Otherwise, you’d do better looking elsewhere.
9. Your Friends Are Mostly Architects Talking About Architecture
The funny thing is, the longer you work as an architect, the risk increases that your circle of friends shrinks to mostly architects.
When architects come together, the gene pool becomes a little too homogeneous, and the topics of conversation usually do not stray too far from what the profession has programmed them to think and talk about.
You counter this risk by consciously staying in touch with your high school friends, as much as your time allows.
Nothing against architects, but you want to indulge in other equally stimulating conversations and activities outside of architecture during your time out.
It is a career that requires some skillful work-life balancing act.
10. The Path to Licensure Is Arduous
Architects would logically want to obtain the architect’s license after they graduate.
However, the road to architecture licensure is filled with practical experience requirements and passing the registration exam.
Documentation may be necessary for work experiences you gained abroad in place of those logged locally – depending on the jurisdiction you intend to practice.
It is a critical stage that you should pursue as soon as you graduate should you aim to achieve a six-figure salary as an architect. The eventual married life with kids will add further responsibilities which could derail this pursuit.
All of the reasons mentioned above are real and can defeat you in your quest to be a full-fledged architect.
However, you do not have to jump both feet into a costly architecture program straightaway.

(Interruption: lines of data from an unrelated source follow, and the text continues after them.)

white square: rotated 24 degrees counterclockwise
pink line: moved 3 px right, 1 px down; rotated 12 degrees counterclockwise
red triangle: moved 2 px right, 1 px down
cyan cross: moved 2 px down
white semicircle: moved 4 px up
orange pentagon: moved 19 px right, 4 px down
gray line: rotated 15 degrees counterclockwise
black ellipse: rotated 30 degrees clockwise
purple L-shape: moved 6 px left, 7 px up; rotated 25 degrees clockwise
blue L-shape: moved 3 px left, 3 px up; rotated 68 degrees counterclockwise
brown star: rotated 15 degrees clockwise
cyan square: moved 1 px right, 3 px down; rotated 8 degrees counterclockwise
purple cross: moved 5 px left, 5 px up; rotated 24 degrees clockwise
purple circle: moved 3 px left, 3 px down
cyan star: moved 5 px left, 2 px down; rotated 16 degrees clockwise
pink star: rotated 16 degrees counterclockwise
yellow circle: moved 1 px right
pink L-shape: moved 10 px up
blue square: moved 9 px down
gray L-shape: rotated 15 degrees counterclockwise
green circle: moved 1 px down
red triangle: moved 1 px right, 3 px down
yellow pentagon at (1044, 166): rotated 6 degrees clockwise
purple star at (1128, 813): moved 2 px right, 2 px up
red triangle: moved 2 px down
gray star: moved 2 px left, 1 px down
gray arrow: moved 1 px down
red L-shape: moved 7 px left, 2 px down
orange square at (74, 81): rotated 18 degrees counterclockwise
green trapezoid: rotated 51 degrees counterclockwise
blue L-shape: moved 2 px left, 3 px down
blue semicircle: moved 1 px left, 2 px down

If you have some basic CAD or photoshop skills, offer to work in a small architecture firm for a few months and get a feel for life as an architect. Get involved in as many tasks as the firm needs.
What if you get paid next to nothing? So be it.
You are getting a glimpse into how architecture works, which hopefully helps you make an informed decision when you finally decide to study architecture.
That alone is worth its weight in gold when you are at this crossroads.
It is worth noting that you are not strictly limited to being an architect with a degree in architecture. There are alternative career paths, including some industry-related professions, that architects can and have successfully switched to.
You may also have gotten disillusioned after some years of working as an architect. Hopefully, this post helps to re-focus your thoughts and re-strategize your actions from here on in, whatever that may be.
When the mind decides, the body follows.